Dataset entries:
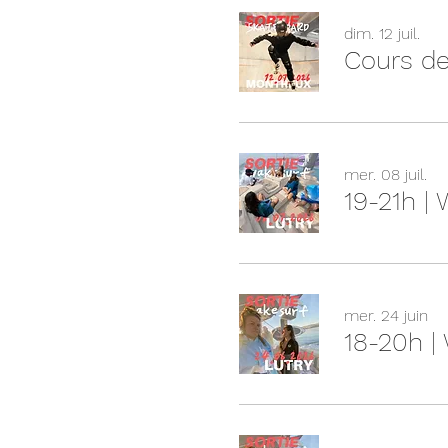
dim. 12 juil.
Cours de
mer. 08 juil.
19-21h |
mer. 24 juin
18-20h |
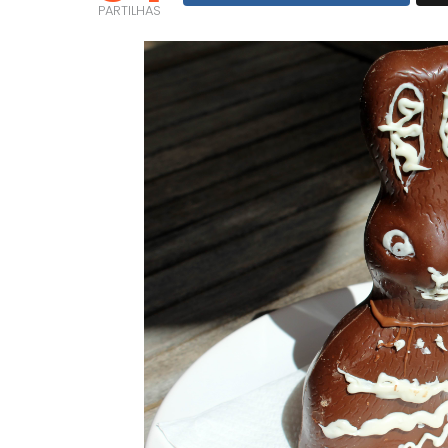
PARTILHAS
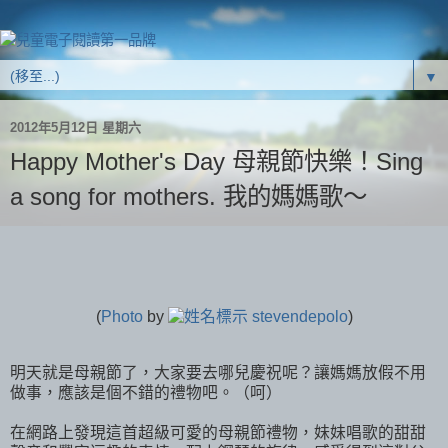
▼
2012年5月12日 星期六
Happy Mother's Day 母親節快樂！Sing
a song for mothers. 我的媽媽歌～
(
Photo
by
stevendepolo
)
明天就是母親節了，大家要去哪兒慶祝呢？讓媽媽放假不用
做事，應該是個不錯的禮物吧。（呵）
在網路上發現這首超級可愛的母親節禮物，妹妹唱歌的甜甜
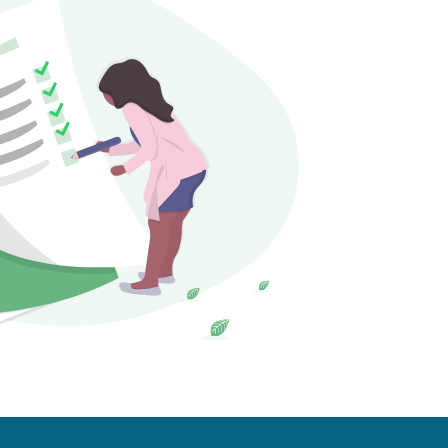
Seguici sui Social​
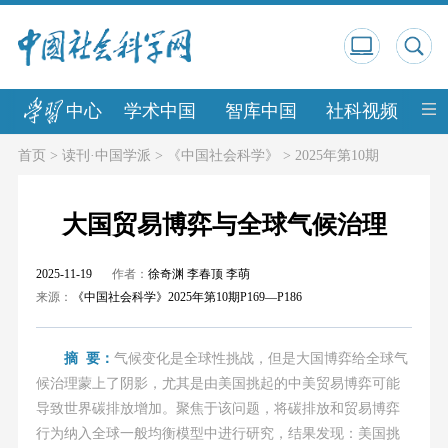
中心
学术中国
智库中国
社科视频
中
首页
>
读刊·中国学派
>
《中国社会科学》
>
2025年第10期
大国贸易博弈与全球气候治理
2025-11-19
作者：
徐奇渊 李春顶 李萌
来源：
《中国社会科学》2025年第10期P169—P186
摘 要：
气候变化是全球性挑战，但是大国博弈给全球气
候治理蒙上了阴影，尤其是由美国挑起的中美贸易博弈可能
导致世界碳排放增加。聚焦于该问题，将碳排放和贸易博弈
行为纳入全球一般均衡模型中进行研究，结果发现：美国挑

__Work instructions__:
Reproduce the data above in full, exactly as it is, with the pictures left out.

__Result of this task__:
dim. 12 juil.
Cours de
mer. 08 juil.
19-21h |
mer. 24 juin
18-20h |
PARTILHAS
▼
2012年5月12日 星期六
Happy Mother's Day 母親節快樂！Sing
a song for mothers. 我的媽媽歌～
(
Photo
by
stevendepolo
)
明天就是母親節了，大家要去哪兒慶祝呢？讓媽媽放假不用
做事，應該是個不錯的禮物吧。（呵）
在網路上發現這首超級可愛的母親節禮物，妹妹唱歌的甜甜
Seguici sui Social​
中心
学术中国
智库中国
社科视频
中
首页
>
读刊·中国学派
>
《中国社会科学》
>
2025年第10期
大国贸易博弈与全球气候治理
2025-11-19
作者：
徐奇渊 李春顶 李萌
来源：
《中国社会科学》2025年第10期P169—P186
摘 要：
气候变化是全球性挑战，但是大国博弈给全球气
候治理蒙上了阴影，尤其是由美国挑起的中美贸易博弈可能
导致世界碳排放增加。聚焦于该问题，将碳排放和贸易博弈
行为纳入全球一般均衡模型中进行研究，结果发现：美国挑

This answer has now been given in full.